白人男性は突出部分に寝そべり、諦め顔だ。

黒人の男性が、「俺は水泳のインストラクターをやっているし、体力もある。上まで泳いで壁も登れる。行ってみる」と言い出す。皆それに賛成する。もし天井が落ちてきたら、皆で手を繋ごう。子供達を不安にさせてはいけないと大人達で決める。

男性は泳げるところまで上を目指した。水面に出、壁を登ろうと手を掛ける。壁は蔦だらけだが、掴める丈夫な蔦とすぐ外れる偽物の蔦があることを見抜く。そして、どんな姑息な奴が仕組んだのだと憤る。

私も泳げるところまで着いて行き、偽の蔦を払う手伝いをする。
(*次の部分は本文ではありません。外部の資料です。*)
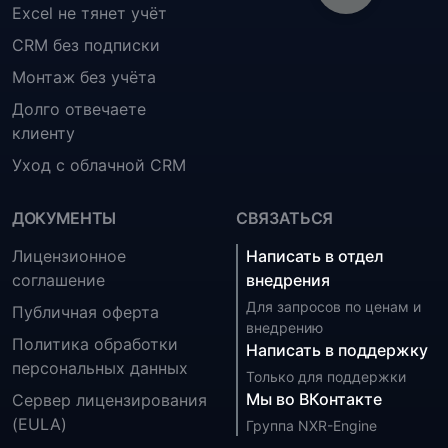
Excel не тянет учёт
CRM без подписки
Монтаж без учёта
Долго отвечаете
клиенту
Уход с облачной CRM
ДОКУМЕНТЫ
СВЯЗАТЬСЯ
Лицензионное
Написать в отдел
соглашение
внедрения
Для запросов по ценам и
Публичная оферта
внедрению
Политика обработки
Написать в поддержку
персональных данных
Только для поддержки
Мы во ВКонтакте
Сервер лицензирования
(EULA)
Группа NXR-Engine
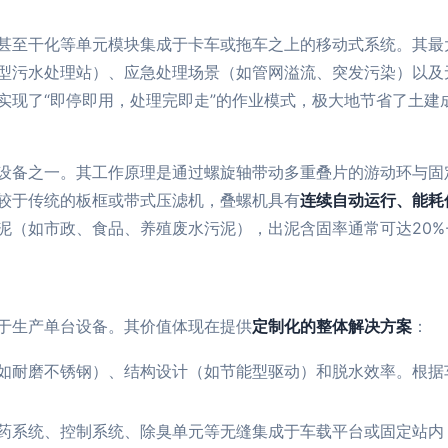
甚至干化等单元模块集成于卡车或拖车之上的移动式系统。其最
型污水处理站）、应急处理场景（如管网溢流、突发污染）以及
实现了“即停即用，处理完即走”的作业模式，极大地节省了土建
设备之一。其工作原理是通过螺旋轴带动多重叠片的游动环与固
较于传统的板框或带式压滤机，叠螺机具有
连续自动运行、能耗
（如市政、食品、养殖废水污泥），出泥含固率通常可达20%-
于生产单台设备。其价值体现在提供
定制化的整体解决方案
：
如耐磨不锈钢）、结构设计（如节能型驱动）和脱水效率。根据
药系统、控制系统、除臭单元等无缝集成于车载平台或固定站内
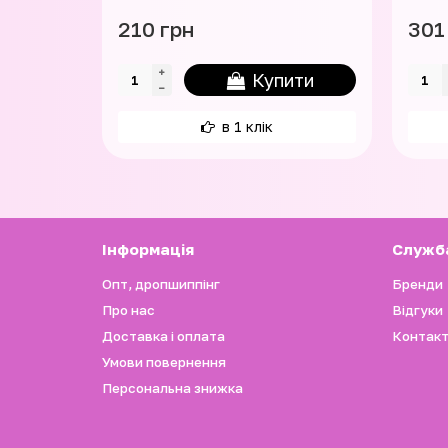
210 грн
301
Купити
в 1 клік
Iнформація
Служб
Опт, дропшиппінг
Бренди
Про нас
Відгуки
Доставка і оплата
Контакт
Умови повернення
Персональна знижка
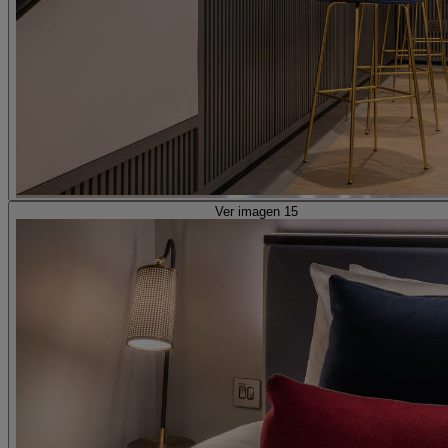
Ver imagen 15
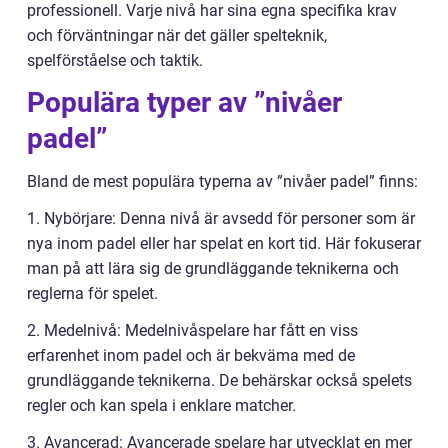
professionell. Varje nivå har sina egna specifika krav
och förväntningar när det gäller spelteknik,
spelförståelse och taktik.
Populära typer av ”nivåer
padel”
Bland de mest populära typerna av ”nivåer padel” finns:
1. Nybörjare: Denna nivå är avsedd för personer som är
nya inom padel eller har spelat en kort tid. Här fokuserar
man på att lära sig de grundläggande teknikerna och
reglerna för spelet.
2. Medelnivå: Medelnivåspelare har fått en viss
erfarenhet inom padel och är bekväma med de
grundläggande teknikerna. De behärskar också spelets
regler och kan spela i enklare matcher.
3. Avancerad: Avancerade spelare har utvecklat en mer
暫く登り、これ以上進めないと諦め、私は下で待ってるからと飛び込んだ。すると、見えたのは私が授業をしているプールの床だった。黄色い笑顔マークが書いてある、子供用のプールだ。

戻ったんだ!

と勢いよく水面から顔を上げると、皆揃ってキョトンとしていた。

「ここ、私が教えてるプールだよ!」というと、皆助かったんだ、良かった!と喜び合っていた。

しかし、今まで同じような目に遭った人は皆溺れるか潰されるかして死んでるのに、なぜ今回は無事だったんだろう?と思っていると、教え子の幼女が、やったぁ!と喜びながら私に抱き着いてきて、よろけた私はプールの排水溝に服を吸い込まれた。とてつもない力で、私は咄嗟に叫ぶ事しか出来なかったが、皆が助けてくれて事なきを得た。しかし、一人の少年が烈火の如く怒鳴り、その幼女の腿を打った。私は必死に止め、その少年を突き飛ばす。その時何故か、あれは全てこの少年が仕組んだことだったんだなと理解した。